Figure 1. The HIV-1 proviral landscape is different between Tn and memory CD4+ T cell subsets isolated from ART-suppressed individuals.

Figure 1

Near-full-length HIV-1 proviral sequences were obtained by FLIPS from Tn and memory CD4+ T cell subsets of participants on suppressive ART. Genetically intact HIV-1 proviral sequences were identified and the intact infection frequency was calculated using a mixed logistic model for each cell subset: (A) including all intact sequences and (B) counting identical intact proviral sequences only once for each cell subset. Data represent average genetically intact proviruses per 106 cells ± 95% CIs. P values were calculated with a likelihood ratio test. (C) Proviral sequences were classified as full length (>8800 bp) or deleted (<8800 bp) and further categorized according to their predominant characteristic.

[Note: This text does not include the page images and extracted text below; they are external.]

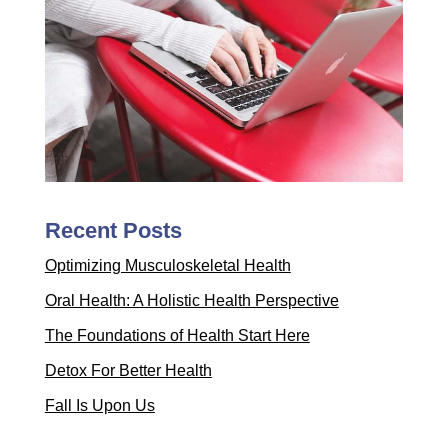
Recent Posts
Optimizing Musculoskeletal Health
Oral Health: A Holistic Health Perspective
The Foundations of Health Start Here
Detox For Better Health
Fall Is Upon Us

In each cell subset, the percentage of each type of provirus was calculated: (D) intact; (E) full-length; (F) cis-acting defect; (G) hypermutated; (H) 5′ deleted; (I) 3′ deleted; and (J) 75% deleted. Genetically identical sequences were counted only once for each subset. Data represent the adjusted overall percentage ± 95% CI. P values were calculated with a likelihood ratio test. Tn, naive; Tcm, central memory; Ttm, transitional memory; Tem, effector memory. *P ≤ 0.05, **P ≤ 0.01, ***P ≤ 0.001.